Marquette Warrior: More on Private Health Care in Canada

Wednesday, September 14, 2005

More on Private Health Care in Canada

We recently posted about a proposal in Canada to turn at least part of government health care over to private insurance companies.

This isn’t the only instance of Canadians thinking that their health care system isn’t quite the medical utopia that U.S. liberals think it is.
In a landmark decision, the Canadian Medical Association is now backing a private, for-profit health system.

At a CMA convention in Edmonton Wednesday, delegates decided by a two-to-one margin that patients should be able to look for care elsewhere, if they can’t find it quickly enough within the boundaries of the public health-care plan.

Until now, the association has strongly supported a public health care system.

But many doctors now say long waiting lists have become a critical problem and that the health system needs help from the private sector.

Dr. John Slater of Comox, B.C. says: “I have stopped believing in Santa Claus and I have stopped believing the government will ever fix the monopoly system.”

He adds that governments have had 40 years to get the monopoly system right but have failed; meanwhile, the casualties are piling up.

“One of them has been my wife,” says Slater.
Indeed, private health care is becoming more and more common, in spite of the ideological attachment to a government monopoly.
The question is whether politicians, either in Quebec or Ottawa, really want to prevent two-tier health care, where those with the ability to pay can get faster and better service.

On the face of it, the federal position is clear. “We’re not going to have a two-tier health care system,” said Prime Minister Paul Martin after the ruling came down.

But a two-tier system has been taking root and growing for years, and the federal government has taken no effective action to stop it.

Martin’s own doctor, Sheldon Elman, is the founder and CEO of the Medisys Health Group, which operates a chain of private MRI clinics.
And further:
All the same, it’s estimated there are more than 90 private clinics in Quebec. Many of them offer diagnostic imaging, vital for the early detection of tumours and cancer.

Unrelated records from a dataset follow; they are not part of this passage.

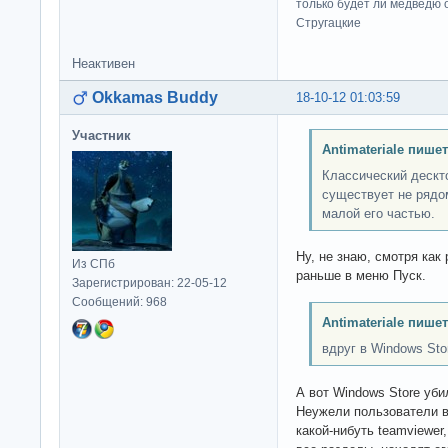
только будет ли медведю от
Стругацкие
Неактивен
Okkamas Buddy
18-10-12 01:03:59
Участник
Antimateriale пишет
Классический дескт
существует не рядо
малой его частью.
Ну, не знаю, смотря как
Из СПб
раньше в меню Пуск.
Зарегистрирован: 22-05-12
Сообщений: 968
Antimateriale пишет
вдруг в Windows Sto
А вот Windows Store уби
Неужели пользователи в
какой-нибуть teamviewer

Some offer surgery at fees which run into the thousands of dollars.

The most aggressive private clinics operate in British Columbia, home province to Health Minister Ujjal Dosanjh.

The Cambie Surgery Centre in Vancouver describes itself as “the largest and most technologically advanced private surgical facility in Canada” with six state-of-the-art operating rooms.

The centre’s web site says it offers general surgery, laparoscopic surgery, gynecology, vascular surgery, neurosurgery, ophthalmology and other services.
The bitching about a “two-tier system” is based on an ideology that demands that everybody must have exactly the same quality of health care.

Socialized medicine, typically, tries to achieve this not by providing the poor the same quality of care that the rich have, but by forcing the rich to accept the same quality of care the poor are forced to accept.

In Canada, as in the rest of the world, the rich can spend their money on yachts, luxury condos and lavish parties. But when they want to spend it to get decent health care (not having to wait months for cancer surgery, for example) the left starts whining.